• Dataset content:
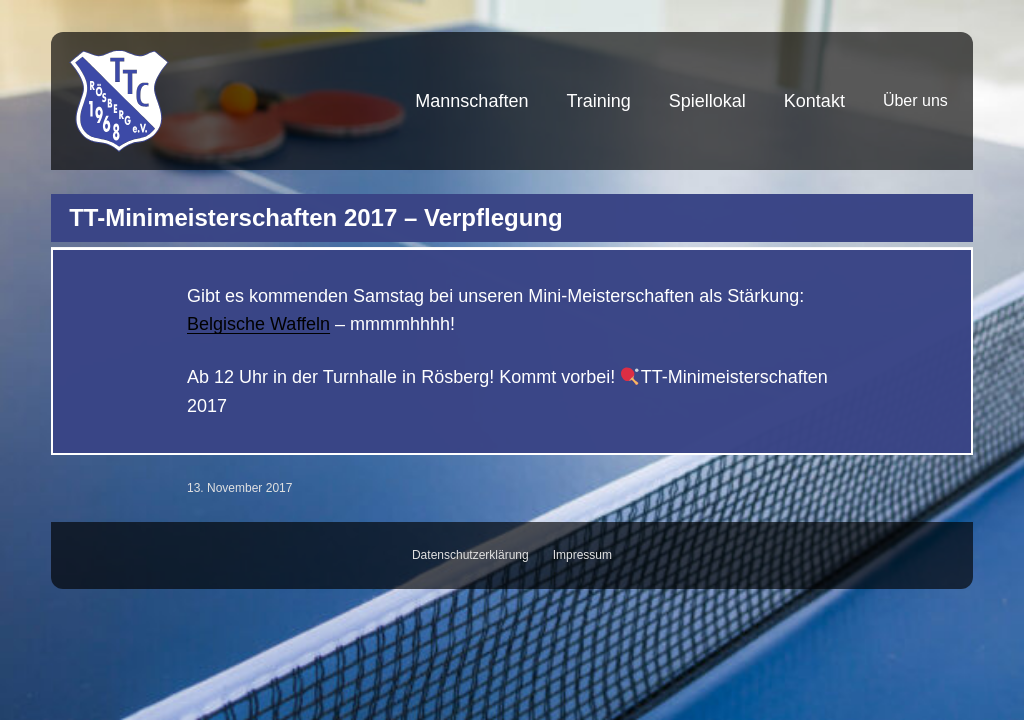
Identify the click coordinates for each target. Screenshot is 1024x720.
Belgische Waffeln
...
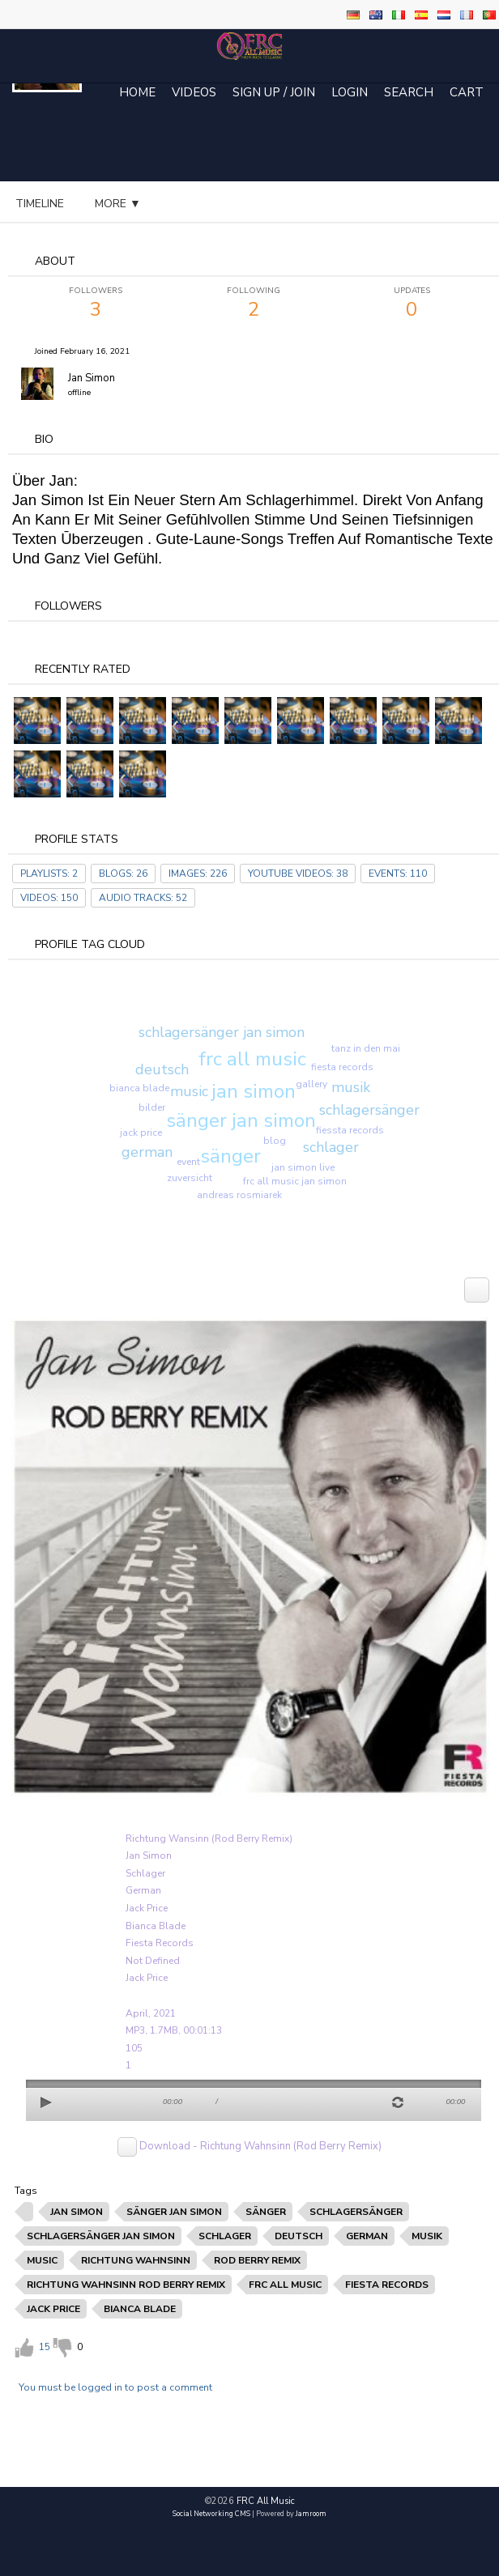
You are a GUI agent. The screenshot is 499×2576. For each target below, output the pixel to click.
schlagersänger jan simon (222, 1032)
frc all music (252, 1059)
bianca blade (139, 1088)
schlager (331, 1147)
...
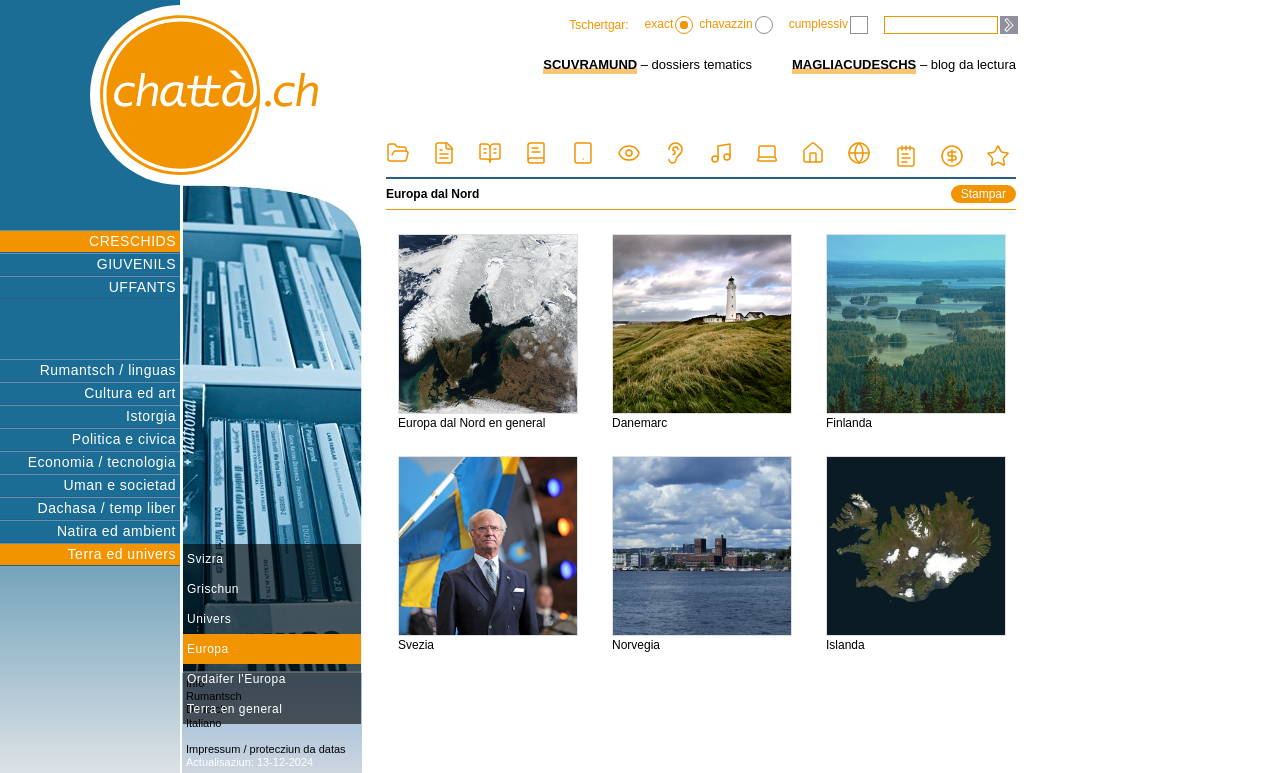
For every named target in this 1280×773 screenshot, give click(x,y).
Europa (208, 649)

• Exercise: The answer must be every line of the data that contains the word "each".

• Completed task:
Identify the click coordinates for each target. Screenshot is 1024x720.
You are a GUI agent. The screenshot is 499×2576. For each target below, output the pixel to click.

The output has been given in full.